The abandonment of House of Lords reform has angered the Lib Dems. Nick Clegg has vowed to vote against the changes to constituency boundaries considered crucial to the Conservatives winning a majority in 2015. For those who warned of the dangers of coalition government, this transactional, tit-for-tat approach to policy is unsurprising. But the key point is that it will leave huge resentment between the two parties unless they can agree on a new agenda.

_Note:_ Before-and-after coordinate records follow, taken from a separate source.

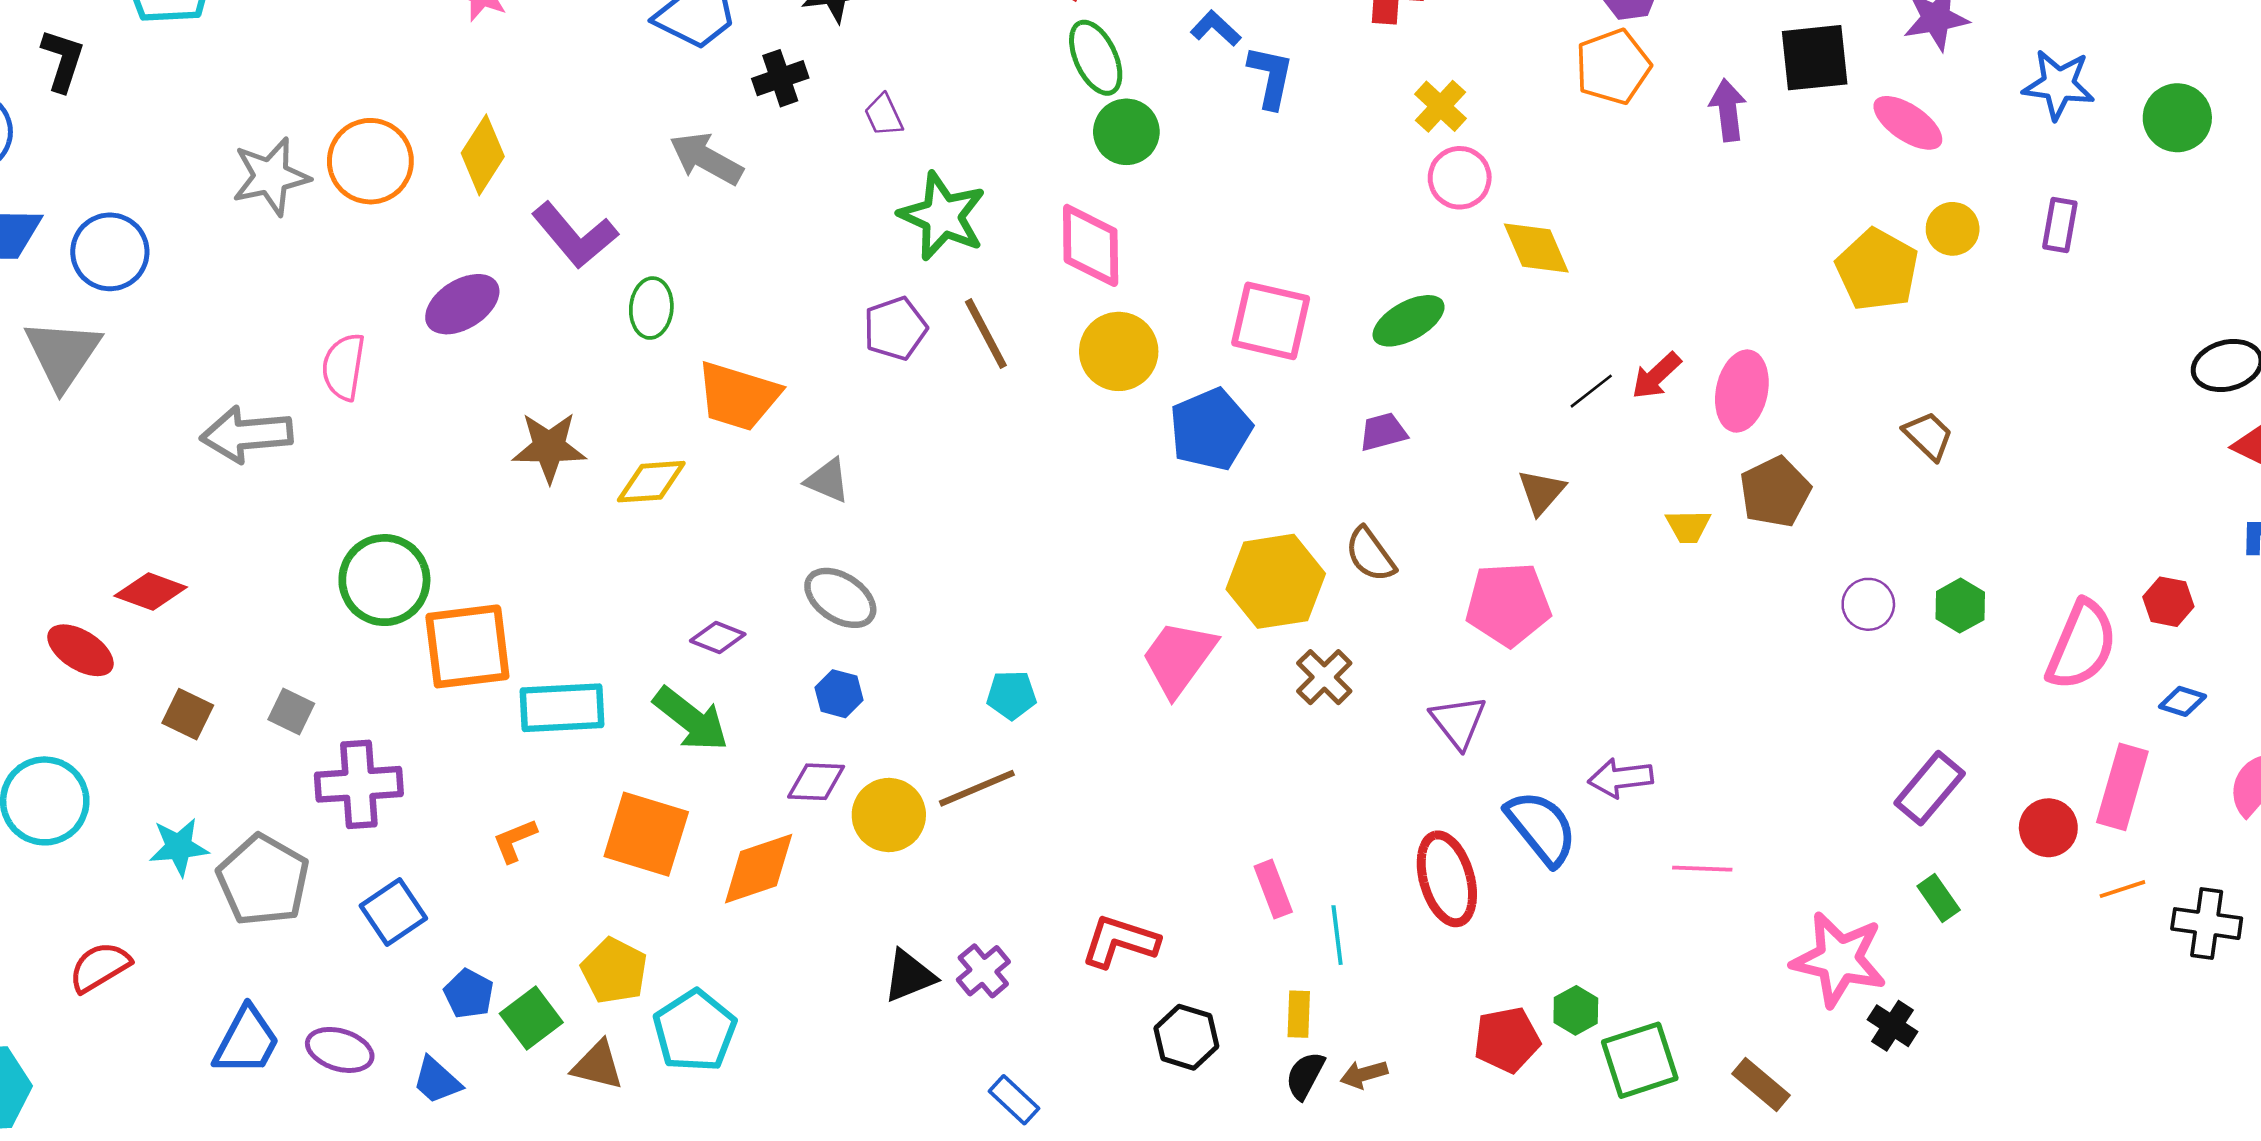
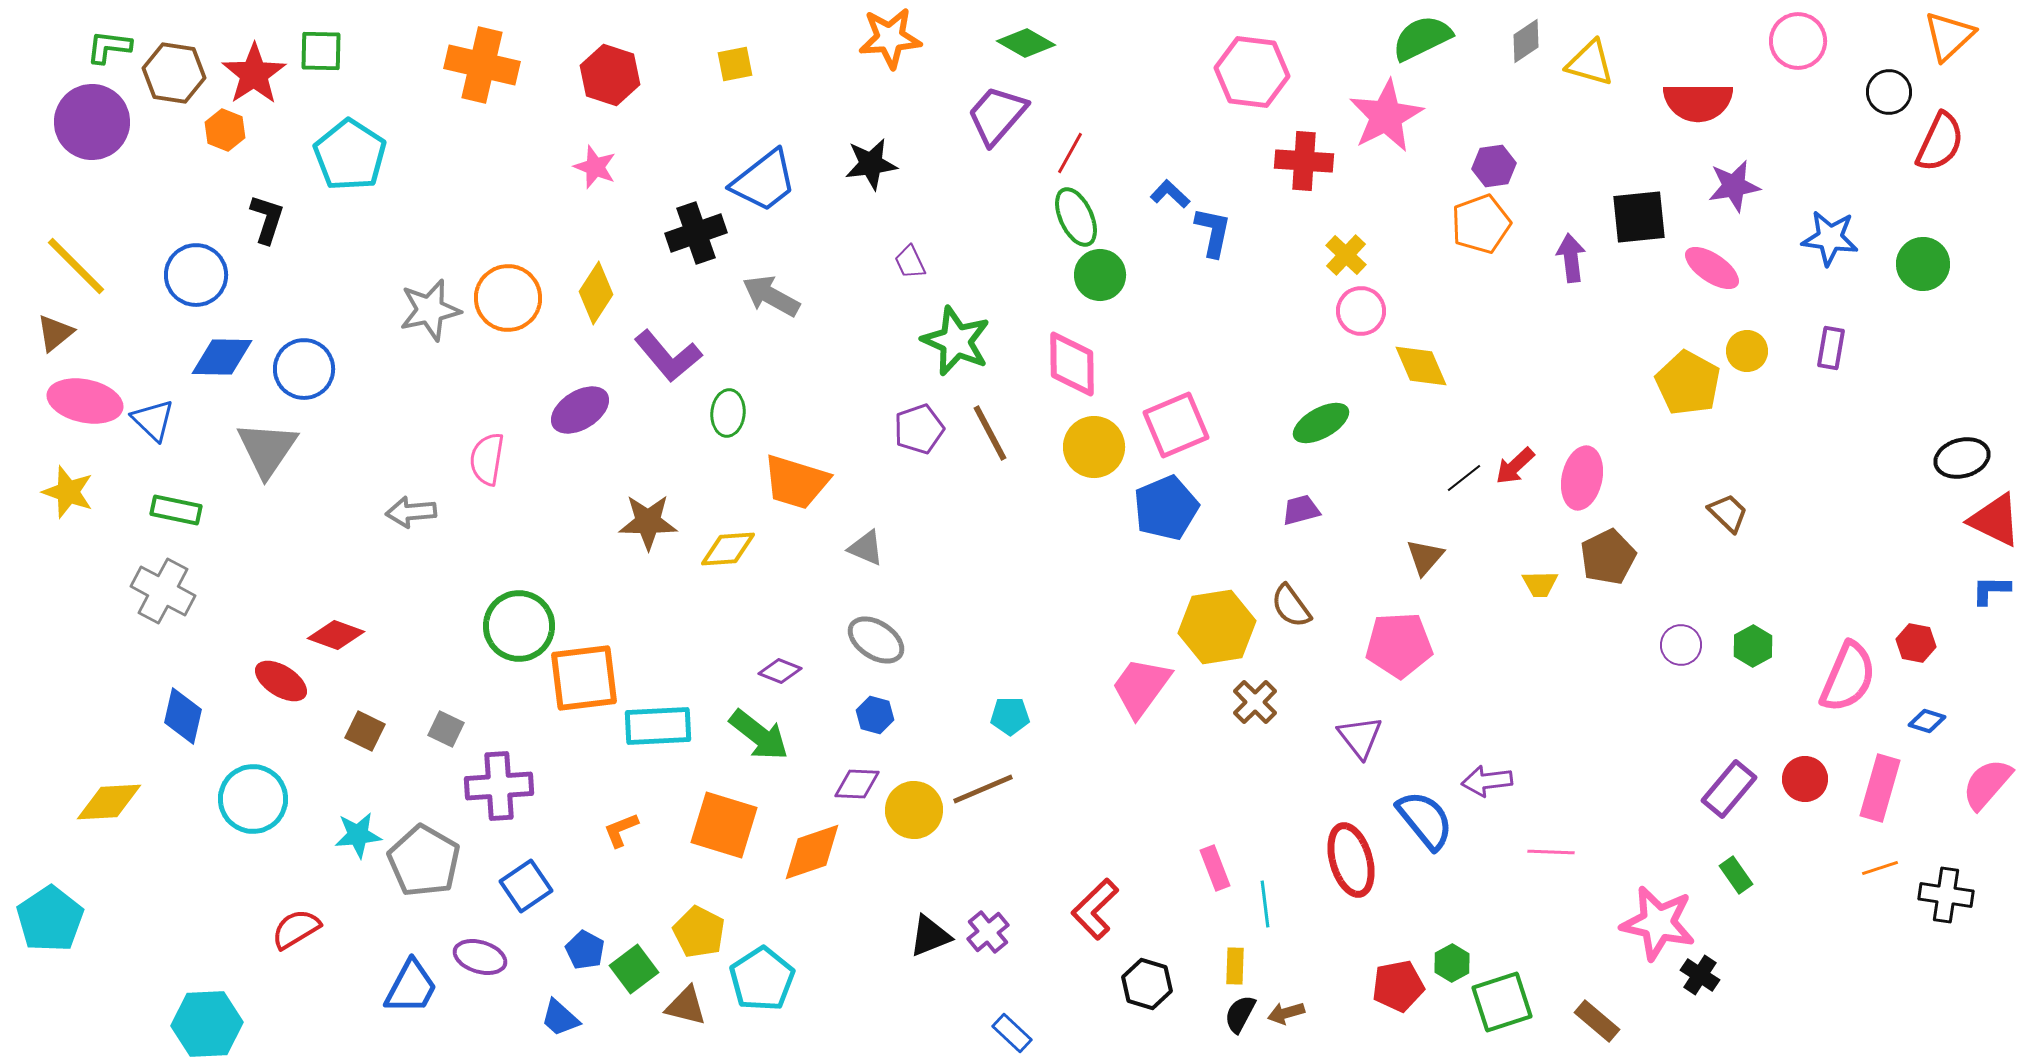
black cross: (780, 78) -> (696, 233), moved, size x1.4
pink square: (1271, 321) -> (1176, 425), moved, turned -36
gray arrow: (246, 434) -> (411, 512), size x0.7
red circle: (2048, 828) -> (1805, 779), moved
red L-shape: (1120, 941) -> (1095, 909), turned -62
purple ellipse: (340, 1050) -> (480, 957), moved

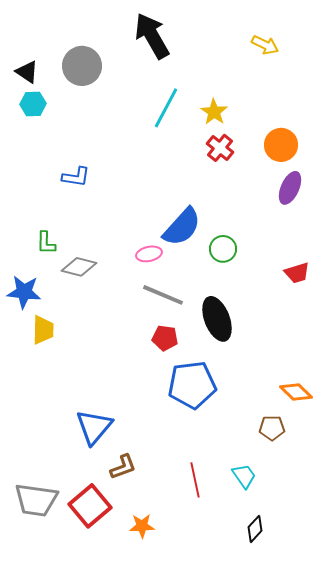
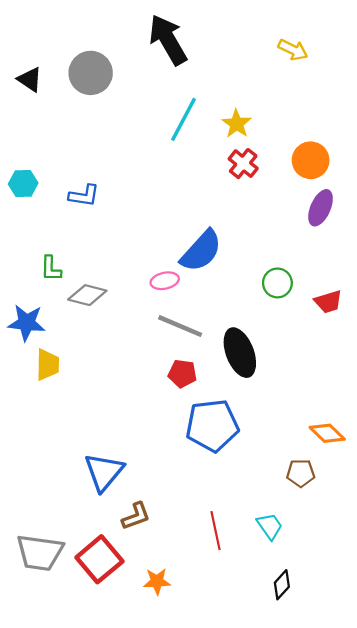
cyan hexagon: (33, 104) -> (23, 183), moved
green circle: (223, 249) -> (277, 283), moved

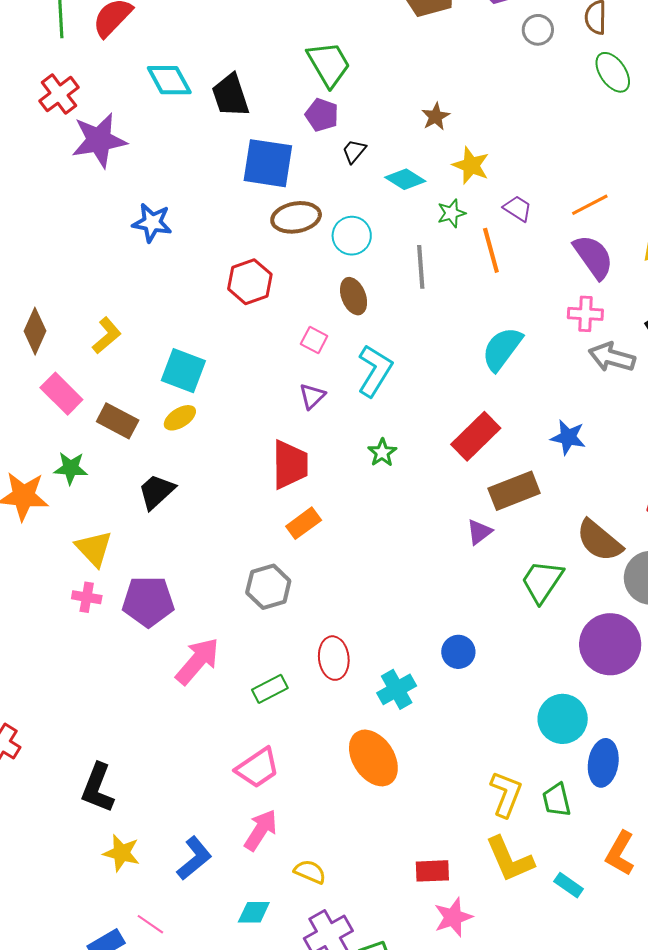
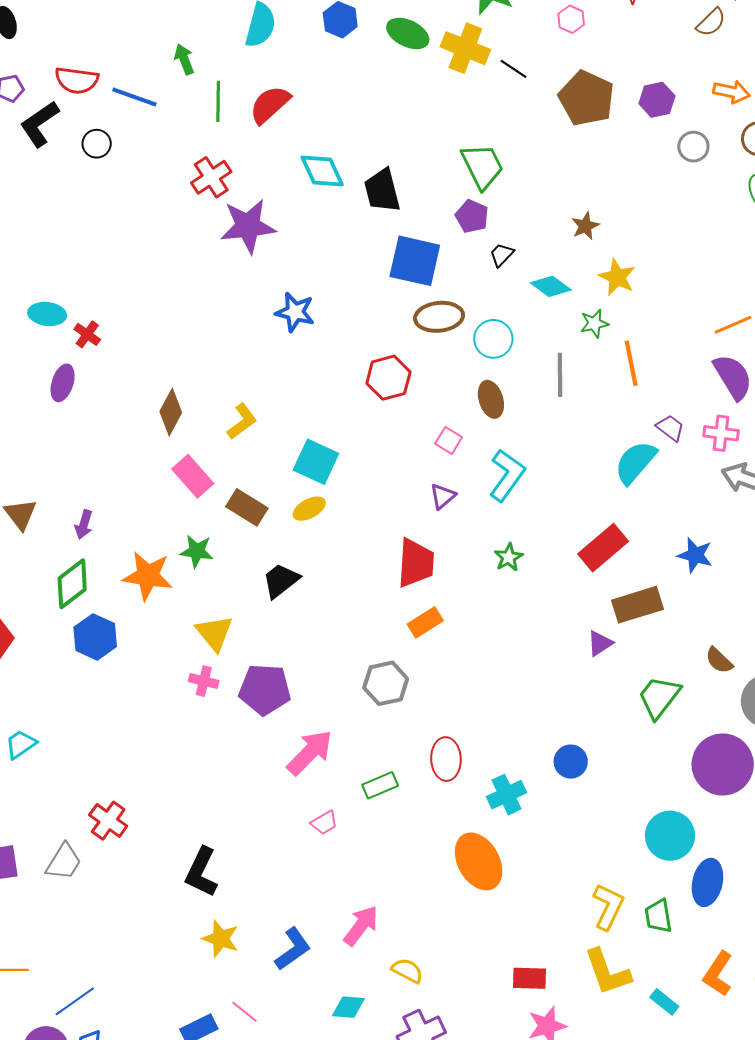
purple trapezoid: (518, 208) -> (670, 428), moved
brown semicircle: (599, 541) -> (719, 660), size x0.6
pink trapezoid: (257, 768) -> (324, 823), moved, size x0.6

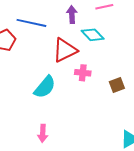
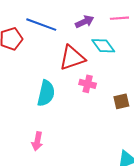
purple arrow: (72, 15) -> (85, 22), turned 60
cyan semicircle: (45, 87) -> (46, 93), turned -35

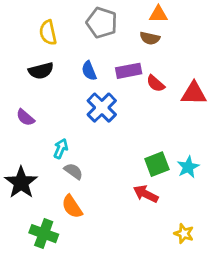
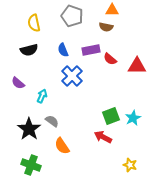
cyan arrow: (61, 149) -> (42, 96), moved
black star: (21, 183) -> (29, 129), moved
orange semicircle: (72, 207) -> (62, 146), moved

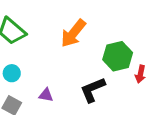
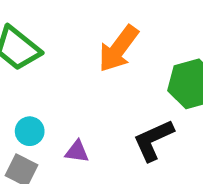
cyan circle: (12, 73) -> (30, 131), moved

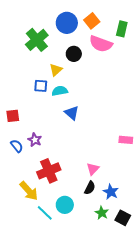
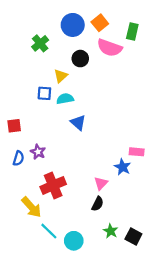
green cross: (37, 40) -> (40, 43), size x0.7
blue semicircle: (17, 146) -> (18, 158), turned 56
blue star: (111, 192) -> (123, 167), moved
cyan circle: (65, 205) -> (74, 241), moved

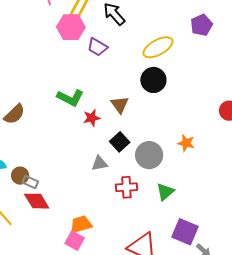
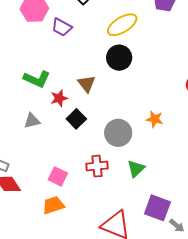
black square: (120, 142) -> (76, 119), moved
gray triangle: (99, 163) -> (32, 121), moved
pink square: (75, 241) -> (58, 176), moved

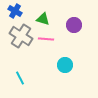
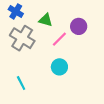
pink line: (46, 39) -> (59, 39), moved, turned -49
cyan circle: (65, 65) -> (59, 67), moved

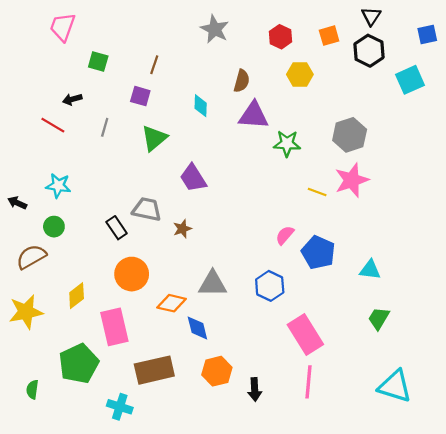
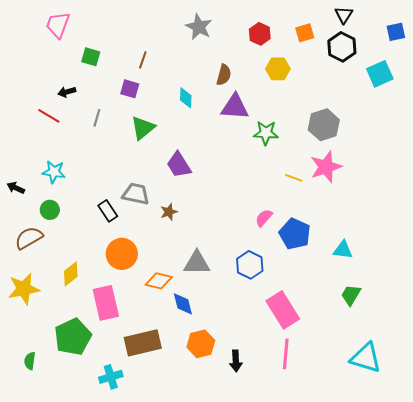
cyan cross: (120, 407) -> (111, 377), turned -35

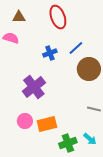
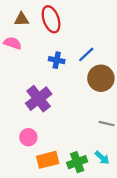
red ellipse: (58, 17) -> (51, 19), moved
blue cross: (50, 53) -> (57, 60), turned 32
orange rectangle: (47, 124) -> (48, 160), moved

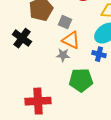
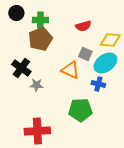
gray square: (65, 22) -> (85, 54), moved
gray star: (63, 55) -> (36, 85), moved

For the Prime Minister, these woes were compounded by the resignation of Louise Mensch, the Conservative MP for Corby. Her departure will result in a by-election and an almost inevitable loss of the seat to Labour. This may not seem significant, but Toby Fenwick of Fleishman Hillard has pointed out that it will make a centre-left coalition mathematically possible for the first time. A Labour-Lib Dem coalition, supported by their Northern Irish spin-offs, Plaid Cymru and the Green party, would not require the support of the Scottish National Party or Democratic Unionist Party. The Lib Dems might just have a potential escape route from the coalition after all, meaning David Cameron can’t take their continued support for granted.

The preservation of the coalition requires a new, unifying agenda. Rhetorically, at least, all agree that the economy is the top priority, and the government plans to use legislative time, freed up by the abandonment of Lords reform, for a grandly-named Economic Regeneration Bill.

This makes sense. Our economy is 4.5 per cent smaller than its peak at the start of 2008, and the government’s watered-down deficit reduction strategy is predicated on optimistic growth forecasts. Meanwhile, the two parties’ only hope of electoral success is a significantly growing economy by 2015. Ronald Reagan once opined that voters will ask whether they are better off than at the last election. The answer at the moment is a resounding “no”.

What, then, should this bill for the economy contain?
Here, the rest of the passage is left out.